Figura 1. Métodos para um paradigma de memória de codificação incidental projetado para demonstrar o efeito facial invertido. O experimento tem duas partes. Na primeira parte, chamada de fase de codificação incidental, os participantes observam um conjunto de 40 rostos, um a um, e são solicitados a simplesmente relatar se cada rosto é masculino ou feminino. Na segunda fase, o participante recebe um teste de memória surpresa. Em cada julgamento, duas faces são mostradas lado a lado.

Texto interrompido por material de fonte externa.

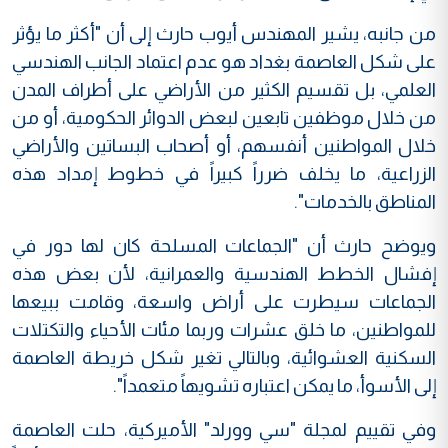
من جانبه، يشير المهندس أيوب حارث إلى أن "أكثر ما يؤثر
على شكل العاصمة بغداد هو عدم اعتماد الجانب الهندسي
العلمي، بل تقسيم الكثير من الأراضي على أطراف المدن
من خلال موظفين تابعين لبعض الدوائر الحكومية، أو من
خلال المواطنين أنفسهم، أو أصحاب البساتين والأراضي
الزراعية، ما يخلف ضرراً كبيراً في خطوط إمداد هذه
المناطق بالخدمات".
ويوضح حارث أن "الجماعات المسلحة كان لها دور في
إفشال الخطط الهندسية والعمرانية، لأن بعض هذه
الجماعات سيطرت على أراض واسعة، وقامت ببيعها
للمواطنين، ما خلق عشرات وربما مئات الأحياء والتكتلات
السكنية العشوائية، وبالتالي تغير شكل خريطة العاصمة
إلى الأسوأ، ما يمكن اعتباره تشويهاً متعمداً".
وفي تقييم لمجلة "سي وورلد" الأميركية، حلت العاصمة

Um de cada par é um dos rostos mostrados na fase de codificação, e o outro, chamado de folha, é um novo rosto, nunca visto antes pelo observador. A tarefa é usar as teclas de seta direita e esquerda para indicar qual rosto em cada par é o visto anteriormente. Crucialmente, metade dos pares de rostos aparecem de cabeça para baixo. A medida de interesse é a precisão do relatório para o lado direito em comparação com rostos de cabeça para baixo. Clique aqui para ver uma versão maior desta figura.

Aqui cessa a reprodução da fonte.